Removing Dependencies – ObjectMapper

Introduction


Hello developers, this blog post and the nexts to follow are blog posts series in order to help you unlock you code by removing all the dependencies created when you install a cocoapod. The solution is quite simple, remove the cocoapods and start writing your own code! Have a good look and thought about it,  it’s time to become an engineer!

Good Old Networking


NSURLConnection and NSJSONSerialization, seriously what else do you need ? I learned them and I made my own Networking Models which they work fantastic! I really prefer writing my own code and especially for the Networking Component, in contrast with the majority of the developers out there who use the well-known Cocoapods, Alamofire and ObjectMapper extensively. So this post will try to encourage the reader to start writing his own code and leave Cocoapods aside.

The Open-Source Community


I am in favour of the open-source Cocoapods community but why not write your own code, you are the developer after all. Isn’t it better not seeing a podfile, instead of seeing “Analysing 42 dependencies…” on which you don’t know on what your application is dependent on. When I started learning Swift I was lucky enough my friend Mike taught me the basics of Networking without the use of Cocoapods. Learning from the ground up helped me a lot to understand how the networking part works. But there are developers out there with a few years of iOS experience and they don’t know how to make a simple API request and map objects without the use of Cocoapods.

The Revenge of the Swift


This year is the time to create your own Networking Model and you will carry on working on it, it will be yours, it will freaking work until iOS 56 and you wont have to make pull requests in case you wish to add something new.

Swift 4 is willing to help you by introducing two new protocols, Decodable & Encodable so you don’t even have to use JSONSerialization, but with 1 line of code, maps your server data into your native object. Before saying “bye bye” to ObjectMapper, let’s remember how you can map JSON objects using ObjectMapper.

Model:

struct Temperature: Mappable {
    var celsius: Double?
    var fahrenheit: Double?

    init?(map: Map) {}

    mutating func mapping(map: Map) {
        celsius <- map["celsius"]
        fahrenheit <- map["fahrenheit"]
    }
}

Mapping:

let user = Mapper<User>().map(JSONString: JSONString)

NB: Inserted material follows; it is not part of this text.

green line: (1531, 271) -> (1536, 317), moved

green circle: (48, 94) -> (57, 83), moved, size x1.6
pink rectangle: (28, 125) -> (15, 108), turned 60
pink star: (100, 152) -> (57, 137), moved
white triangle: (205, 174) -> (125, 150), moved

Before saying something about this library I would like to see the Swift 4 way and lets sum them later on.

Model:

struct Temperature: Codable {
    var celsius: Double?
    var fahrenheit: Double?
}

Note that the variable name must be exactly as the Server Response name or you could use  a CodingKey to decode with your custom keys.

Mapping:

let decoder = JSONDecoder()
let object = try! decoder.decode(Book.self, from: response)

For sure the swift 4 way is much more simple and clean. Good job 👍🏽, now you are ready to cross out this ObjectMapper pod of your podfile.

In the next blog post I will make the same example this time with URLSession instead of using Alamofire.